Petit déjeuner plus rudimentaire que les jours précédents (forfait de sept dollars pour nous cinq). J'essaie le jus de cranberry en libre service. Nous sommes visiblement au pays de la cranberry (canneberge: grosse airelle des marais, dit le guide du routard) et j'aime beaucoup ça. O. est malheureux, pas de chocolat au lait.

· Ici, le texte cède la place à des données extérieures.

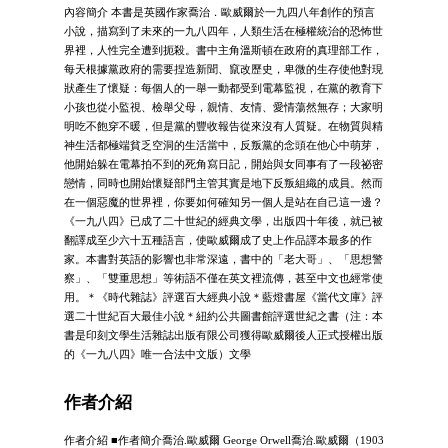
內容簡介 本書是英國作家喬治．歐威爾於一九四八年創作的預言
小說，描寫到了未來的一九八四年，人類生活在極權統治的恐怖世
界裡，人性完全遭到扼殺。書中主角溫斯頓在政府的真理部工作，
每天根據黨政府的需要捏造新聞、竄改歷史，卑微的生存使他對現
狀產生了懷疑：每個人的一舉一動都受到電幕監視，在黨的教育下
小孩也從小監視、檢舉父母，親情、友情、愛情蕩然無存；大家明
明吃不飽穿不暖，但是黨的豐收報告從來沒有人質疑。在物質與精
神生活都極端貧乏空洞的生活當中，反叛黨的念頭在他心中萌芽，
他開始躲在電幕拍不到的死角寫日記，開始與女同事有了一段祕密
戀情，同時也開始懷疑部門主管其實是地下反叛組織的成員。然而
在一個惡魔的世界裡，你要如何確知另一個人是站在自己這一邊？
《一九八四》已成了二十世紀的經典文學，出版四十年後，就已被
翻譯成至少六十五種語言，使歐威爾成了史上作品譯本最多的作
家。本書對英語的影響也非常深遠，書中的「老大哥」、「思想警
察」、「雙重思想」等術語不僅在英文裡流傳，甚至中文也經常使
用。＊《時代雜誌》評選百大經典小說＊藍燈書屋《當代文庫》評
選二十世紀百大最佳小說＊紐約公共圖書館評選世紀之書（注：本
書是印刻文學生活雜誌出版有限公司獲得歐威爾後人正式授權出版
的《一九八四》唯一合法中文版）文學
作者介紹
作者介紹 ■作者簡介喬治.歐威爾 George Orwell喬治.歐威爾（1903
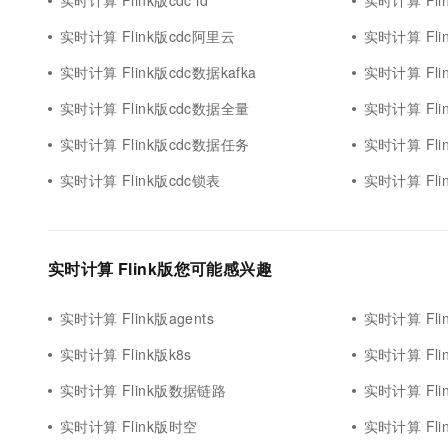
实时计算 Flink版cdc id
实时计算 Fl
实时计算 Flink版cdc阿里云
实时计算 Fli
实时计算 Flink版cdc数据kafka
实时计算 Flin
实时计算 Flink版cdc数据全量
实时计算 Flin
实时计算 Flink版cdc数据任务
实时计算 Fli
实时计算 Flink版cdc锁表
实时计算 Flin
实时计算 Flink版您可能感兴趣
实时计算 Flink版agents
实时计算 Flin
实时计算 Flink版k8s
实时计算 Fl
实时计算 Flink版数据链路
实时计算 Flin
实时计算 Flink版时空
实时计算 Flin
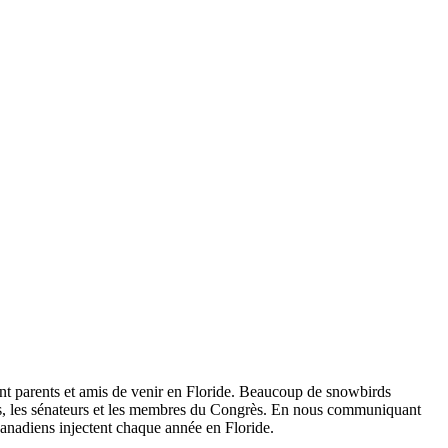
dent parents et amis de venir en Floride. Beaucoup de snowbirds
is, les sénateurs et les membres du Congrès. En nous communiquant
 Canadiens injectent chaque année en Floride.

Les enfants auraient bien profité de la piscine encore ce matin, mais elle n'ouvre qu'à neuf heures et nous voudrions être à Boston ce soir (ce n'est pas ce que j'ai écrit dans le billet précédent: je n'étais pas au courant). H. a prévu de voir Plimoth Plantation, Déborah aussi, je ne sais pas ce que c'est: il s'agit du camp des premiers pionniers débarqués du Mayflower en 1620.

Comme hier à Mystic River, il s'agit de toute une zone transformée en musée. La visite commence par un film qui nous explique ce que nous allons voir: la rencontre de deux peuples ("two peoples": j'apprends que "people" peut prendre une s).

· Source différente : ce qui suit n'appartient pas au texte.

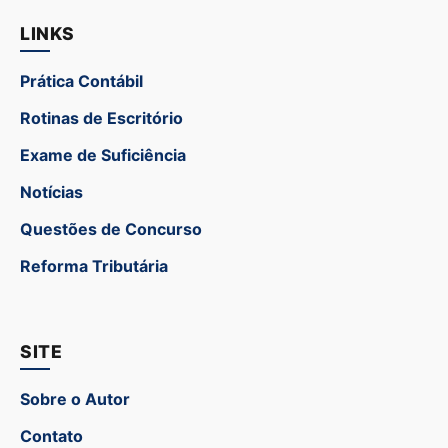
LINKS
Prática Contábil
Rotinas de Escritório
Exame de Suficiência
Notícias
Questões de Concurso
Reforma Tributária
SITE
Sobre o Autor
Contato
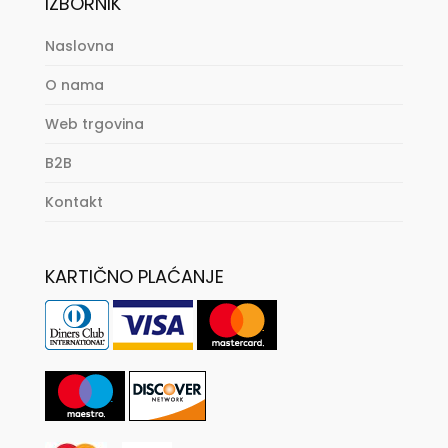
IZBORNIK
Naslovna
O nama
Web trgovina
B2B
Kontakt
KARTIČNO PLAĆANJE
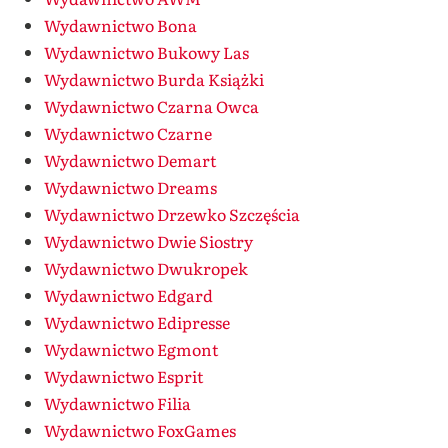
Wydawnictwo Bona
Wydawnictwo Bukowy Las
Wydawnictwo Burda Książki
Wydawnictwo Czarna Owca
Wydawnictwo Czarne
Wydawnictwo Demart
Wydawnictwo Dreams
Wydawnictwo Drzewko Szczęścia
Wydawnictwo Dwie Siostry
Wydawnictwo Dwukropek
Wydawnictwo Edgard
Wydawnictwo Edipresse
Wydawnictwo Egmont
Wydawnictwo Esprit
Wydawnictwo Filia
Wydawnictwo FoxGames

Le film est sous-titré en anglais, et j'ai alors supposé que plutôt que de trancher dans le choix des langues, il s'agissait d'une solution élégante pour aider les étrangers à comprendre (c'est efficace, O. avec son unique année d'anglais derrière lui en est la preuve); mais l'expérience de la télé le lendemain à la laverie automatique semble montrer qu'il s'agit plutôt d'un sous-titrage pour les sourds, qui aiderait aussi les latinos (et autres) à apprendre l'anglais (ce n'est pas incompatible).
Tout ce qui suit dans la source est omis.